Will that work? I don’t know, I’m just trying to come up with a different solution to fix some shitty recruiting and developing.
The Rebels’ battle falls under the previously mentioned category of one guy is better, but not that much better. Bo Wallace, a JUCO transfer, has shown a greater ability to throw the ball and move the offense than Barry Brunetti, a transfer from last season. However, Wallace’s lack of consistency has kept Brunetti hanging around, along with Brunetti’s athleticism, especially when running with the ball.

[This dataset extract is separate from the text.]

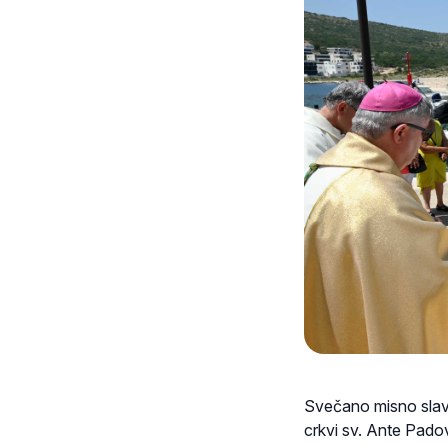
Svečano misno slavl
crkvi sv. Ante Pado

We all saw Brunetti last season, briefly running Houston Nutt’s hot garbage offense. Brunetti doesn’t posses a very strong or accurate arm, which are two MILDLY IMPORTANT attributes for a quarterback, but he does run well. Unfortunately for Brunetti, we do not run the Kansas State quarterback battering ram offense and passing is a major part of Hugh Freeze’s offense.
I have yet to see Wallace in person, but based on everything I’ve read and heard, it’s his job unless he falls down a well or drunkenly crashes a jet ski into The Library during a DJ Mario iPod set (is that still a thing there?). I expect Brunetti will play some, but have a limited number of plays that could be called for him.
And so, there it is, your summary of the ongoing SEC quarterback battles, nay, skirmishes. While we can all only guess who will play and how much, we can be certain that all parties involved will cause great periods of mental and physical agony to all who have been selected in this life to follow each of these teams.